# DESCRIPTION OF THE TASK:
Give the number of lines in the data below where the string "Скуратов" occurs, and nothing else.

Start of TASK INPUT

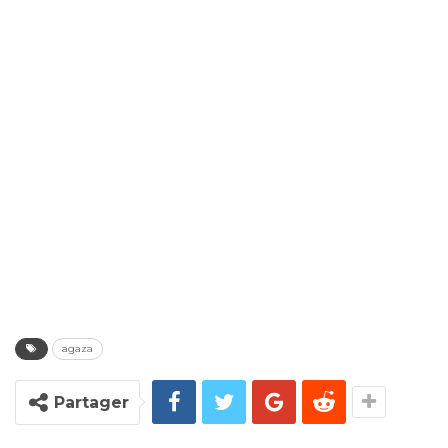
agaza
Partager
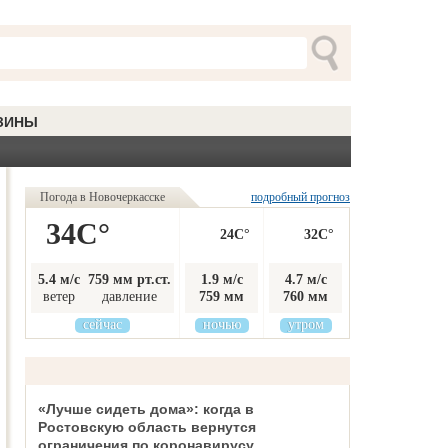
ЗИНЫ
Погода в Новочеркасске
подробный прогноз
34C°
24C°
32C°
5.4 м/с
759 мм рт.ст.
1.9 м/с
4.7 м/с
ветер
давление
759 мм
760 мм
сейчас
ночью
утром
«Лучше сидеть дома»: когда в
Ростовскую область вернутся
ограничения по коронавирусу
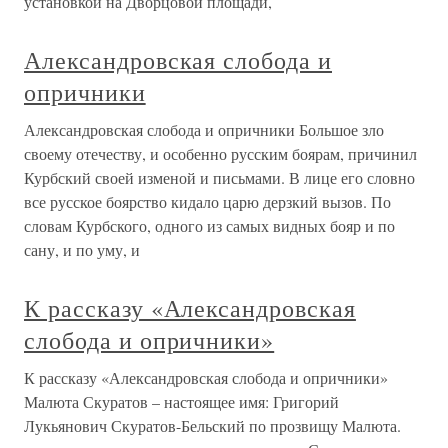
установкой на Дворцовой площади,
Александровская слобода и
опричники
Александровская слобода и опричники Большое зло
своему отечеству, и особенно русским боярам, причинил
Курбский своей изменой и письмами. В лице его словно
все русское боярство кидало царю дерзкий вызов. По
словам Курбского, одного из самых видных бояр и по
сану, и по уму, и
К рассказу «Александровская
слобода и опричники»
К рассказу «Александровская слобода и опричники»
Малюта Скуратов – настоящее имя: Григорий
Лукьянович Скуратов-Бельский по прозвищу Малюта.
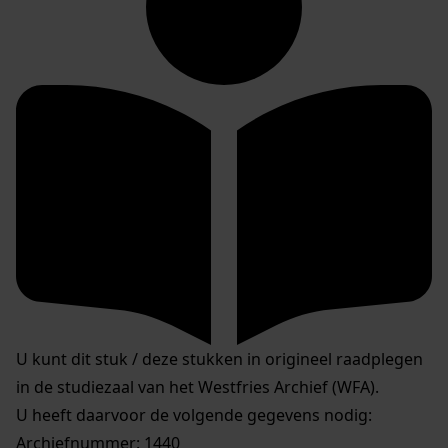
U kunt dit stuk / deze stukken in origineel raadplegen
in de studiezaal van het Westfries Archief (WFA).
U heeft daarvoor de volgende gegevens nodig:
Archiefnummer: 1440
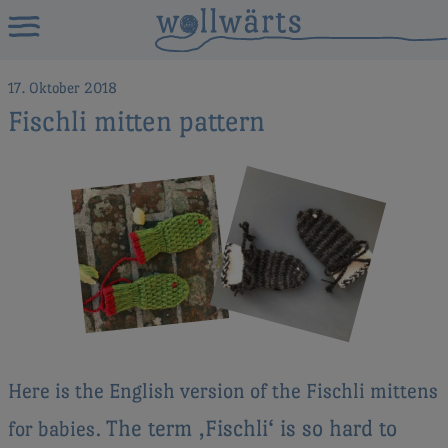
17. Oktober 2018
Fischli mitten pattern
Here is the English version of the Fischli mittens
The term ‚Fischli‘ is so hard to
for babies.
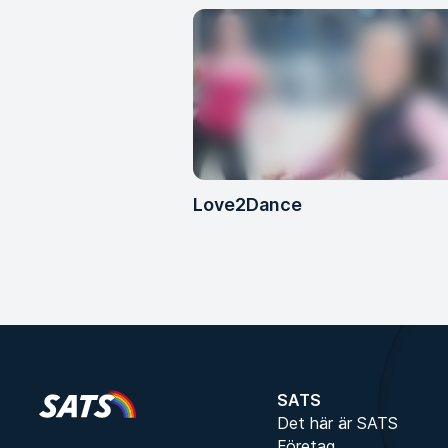
Love2Dance
SATS
Det här är SATS
Företag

End of TASK INPUT

# ANSWER BELOW:
2